For a theatre director it gets even more complicated. Staging a Shakespeare play involves high costs for the large cast and detailed costume. In Kenya, there is hardly a theatre that can allow for elaborate sets and scene changes (e.g. a rotating stage) for, say, A Midsummer Night’s Dream.

However, Canadian actor and director Robin Denault circumvents these obstacles in a production titled Love by Shakespeare that was put on at Phoenix Theatre early last year (2013).

The play begins when Robin Goodfellow (Jack Gitonga)- one of the characters from A Midsummer, also known as Puck, ‘escapes’ from Shakespeare’s fictional world. Since he is no longer confined to the script, a lot is permissible hereafter. Three other fairies from the play (Mkamzee Chao Mwatela, Samson Psenjen and Charles Ouda) follow him- to his dismay. He is further disgruntled to find that they are still on a stage before an audience.

He briefly narrates the central action of A Midsummer and goes on to lament how obsessed “we mortals” are with love, drawing examples from Romeo and Juliet and Othello and briefly veering into Hamlet, before stopping himself.

othello-and-desdemona-puppets
The puppets used for Othello and Desdemona Photo by Robin Denault

On the surface of it, it seems quite simple and straight forward: Denault picks out only the most interesting and famous monologues from two of Shakespeare’s tragedies, using a well-loved comedy as the main frame, with his commentary on Shakespeare between scenes. But in effect, it involves innovative mise-en-scene, using original songs, puppets and masks and- a very rare thing- the savouring of Shakespeare’s text.

Gitonga presents a delightful, easy-going Puck. “He was good, I must admit that,” says Puck, about Shakespeare. “If you write as many plays as he did he did you’re bound to get it right once in a while.”

The stage is bare, save for the box that Puck walks in with at the beginning of the play. It is at once a storage box out of which comes out The Complete Works of William Shakespeare and various items of clothing for the various scenes and it is also the ‘balcony’ on which Juliet stands during the famous balcony scene.

Ouda plays Romeo and Mwatela Juliet in an abridged version of the balcony scene with such natural poise and flow of words that I actually discovered innuendo in the text that had previously been lost on me.

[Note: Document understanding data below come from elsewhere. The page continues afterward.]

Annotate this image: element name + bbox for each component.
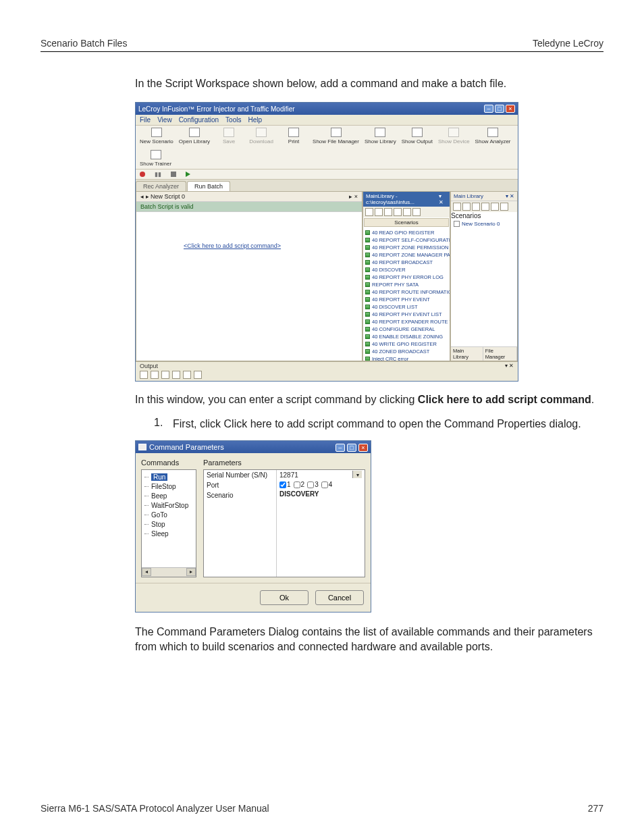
tab-main-library[interactable]: Main Library [451, 347, 483, 361]
tab-run-batch[interactable]: Run Batch [187, 181, 230, 191]
port-option[interactable]: 1 [279, 481, 291, 488]
lib-tool-icon[interactable] [365, 208, 373, 216]
ok-button[interactable]: Ok [260, 590, 308, 605]
lib-tool-icon[interactable] [375, 208, 383, 216]
toolbar-button[interactable]: Show Trainer [140, 150, 171, 167]
right-scenario-item[interactable]: New Scenario 0 [462, 221, 500, 227]
scenario-item[interactable]: 40 WRITE GPIO REGISTER [363, 340, 450, 348]
out-tool-icon[interactable] [183, 371, 191, 379]
scenario-item[interactable]: 40 DISCOVER LIST [363, 303, 450, 311]
tree-node[interactable]: GoTo [143, 511, 194, 520]
scenario-item[interactable]: 40 REPORT PHY EVENT [363, 296, 450, 303]
tab-rec-analyzer[interactable]: Rec Analyzer [136, 181, 186, 191]
out-tool-icon[interactable] [161, 371, 169, 379]
toolbar-button[interactable]: Show File Manager [313, 128, 359, 145]
lib-tool-icon[interactable] [394, 208, 402, 216]
toolbar-button[interactable]: Show Library [365, 128, 396, 145]
stop2-icon[interactable] [171, 172, 176, 177]
scenario-checkbox[interactable] [454, 221, 460, 227]
out-tool-icon[interactable] [140, 371, 148, 379]
port-checkbox[interactable] [307, 481, 314, 488]
out-tool-icon[interactable] [194, 371, 202, 379]
script-tab-controls[interactable]: ▸ × [349, 193, 358, 200]
dialog-maximize-icon[interactable]: □ [347, 444, 356, 452]
out-tool-icon[interactable] [151, 371, 159, 379]
main-library-controls[interactable]: ▾ ✕ [506, 193, 514, 199]
param-val-port[interactable]: 1234 [277, 480, 365, 489]
minimize-icon[interactable]: – [484, 105, 493, 113]
toolbar-button[interactable]: Show Output [402, 128, 433, 145]
script-tab[interactable]: New Script 0 [151, 193, 185, 200]
scenario-item[interactable]: 40 CONFIGURE GENERAL [363, 325, 450, 333]
mlib-tool-icon[interactable] [481, 203, 489, 211]
scenario-item[interactable]: 40 REPORT ZONE PERMISSION TABLE [363, 244, 450, 251]
tab-file-manager[interactable]: File Manager [483, 347, 517, 361]
commands-tree[interactable]: RunFileStopBeepWaitForStopGoToStopSleep◂… [141, 469, 196, 577]
scenario-item[interactable]: 40 ENABLE DISABLE ZONING [363, 333, 450, 340]
scenario-item[interactable]: 40 REPORT EXPANDER ROUTE TABLE LIS [363, 318, 450, 325]
toolbar-button[interactable]: Open Library [179, 128, 210, 145]
scenario-item[interactable]: 40 REPORT SELF-CONFIGURATION STAT [363, 236, 450, 244]
library-panel-controls[interactable]: ▾ ✕ [439, 193, 447, 205]
tree-node[interactable]: Stop [143, 520, 194, 529]
port-option[interactable]: 4 [321, 481, 333, 488]
chevron-down-icon[interactable]: ▾ [352, 471, 362, 478]
tree-node[interactable]: Sleep [143, 529, 194, 539]
toolbar-button[interactable]: New Scenario [140, 128, 173, 145]
scenario-item[interactable]: REPORT PHY SATA [363, 281, 450, 288]
tree-scrollbar[interactable]: ◂▸ [142, 567, 196, 577]
pause-icon[interactable]: ▮▮ [155, 171, 161, 178]
port-option[interactable]: 3 [307, 481, 319, 488]
scenario-item[interactable]: 40 REPORT ZONE MANAGER PASSWORD [363, 251, 450, 259]
menu-tools[interactable]: Tools [225, 116, 241, 124]
mlib-tool-icon[interactable] [462, 203, 471, 211]
dialog-close-icon[interactable]: × [358, 444, 368, 452]
menu-configuration[interactable]: Configuration [179, 116, 219, 124]
tree-node[interactable]: Beep [143, 492, 194, 501]
menu-view[interactable]: View [157, 116, 172, 124]
app-title: LeCroy InFusion™ Error Injector and Traf… [138, 105, 295, 113]
tree-node[interactable]: FileStop [143, 482, 194, 492]
record-icon[interactable] [140, 172, 145, 177]
scenario-item[interactable]: Inject CRC error [363, 355, 450, 361]
tree-node[interactable]: WaitForStop [143, 501, 194, 511]
toolbar-button[interactable]: Print [280, 128, 307, 145]
add-script-command-link[interactable]: <Click here to add script command> [184, 242, 281, 249]
cancel-button[interactable]: Cancel [315, 590, 364, 605]
app-titlebar: LeCroy InFusion™ Error Injector and Traf… [136, 103, 518, 115]
scenario-item[interactable]: 40 READ GPIO REGISTER [363, 229, 450, 236]
maximize-icon[interactable]: □ [495, 105, 504, 113]
mlib-tool-icon[interactable] [453, 203, 461, 211]
scenario-item[interactable]: 40 REPORT PHY ERROR LOG [363, 273, 450, 281]
mlib-tool-icon[interactable] [491, 203, 499, 211]
close-icon[interactable]: × [506, 105, 515, 113]
param-val-sn[interactable]: 12871▾ [277, 470, 365, 480]
lib-tool-icon[interactable] [403, 208, 411, 216]
tree-node[interactable]: Run [143, 473, 194, 482]
menu-file[interactable]: File [140, 116, 151, 124]
out-tool-icon[interactable] [172, 371, 180, 379]
scenario-item[interactable]: 40 ZONED BROADCAST [363, 348, 450, 355]
scenario-label: 40 REPORT BROADCAST [372, 259, 433, 266]
scenario-item[interactable]: 40 DISCOVER [363, 266, 450, 273]
mlib-tool-icon[interactable] [500, 203, 508, 211]
scenario-item[interactable]: 40 REPORT ROUTE INFORMATION [363, 288, 450, 296]
mlib-tool-icon[interactable] [472, 203, 480, 211]
scenario-list: 40 READ GPIO REGISTER40 REPORT SELF-CONF… [363, 228, 450, 361]
port-option[interactable]: 2 [294, 481, 305, 488]
dialog-minimize-icon[interactable]: – [336, 444, 345, 452]
scenario-item[interactable]: 40 REPORT PHY EVENT LIST [363, 311, 450, 318]
lib-tool-icon[interactable] [412, 208, 421, 216]
library-panel: MainLibrary - c:\lecroy\sasi\infus...▾ ✕… [363, 191, 450, 361]
analyzer-tabstrip: Rec Analyzer Run Batch [136, 180, 518, 191]
param-val-scenario[interactable]: DISCOVERY [277, 489, 365, 499]
play-icon[interactable] [186, 172, 190, 177]
scenario-item[interactable]: 40 REPORT BROADCAST [363, 259, 450, 266]
port-checkbox[interactable] [294, 481, 300, 488]
lib-tool-icon[interactable] [384, 208, 392, 216]
port-checkbox[interactable] [279, 481, 286, 488]
port-checkbox[interactable] [321, 481, 328, 488]
scenario-label: 40 REPORT PHY ERROR LOG [372, 273, 444, 281]
toolbar-button[interactable]: Show Analyzer [475, 128, 511, 145]
menu-help[interactable]: Help [248, 116, 262, 124]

Such as when Romeo says, “O, wilt thou leave me so unsatisfied?” to which Juliet replies, “What satisfaction canst thou have tonight?”

Psenjen then sings The Messenger Was Late to explain why Romeo kills himself and at the end of the scene, they fall back into their characters as fairies and laugh in mockery of such obsession with love.

The next scene introduces Othello and Desdemona, both of whom are human-hand puppets controlled by Psenjen and Mwatela respectively. However, Gitonga wears a mask to play the conniving Iago. The stage is dark, save for little lights above the puppets (very much like Japanese Bunraku puppets) and Gitonga holding a torch to illuminate his face.

Constantly bombarded by special effects in film, this scene is a reminder that theatre too has its special visual effects. And with minimal use of the actor’s body, this scene accentuates the text- the flow and the rhythm of Shakespeare’s words, especially enhanced by Psenjen’s trade-mark diction. If only English lessons on Shakespeare were more like this!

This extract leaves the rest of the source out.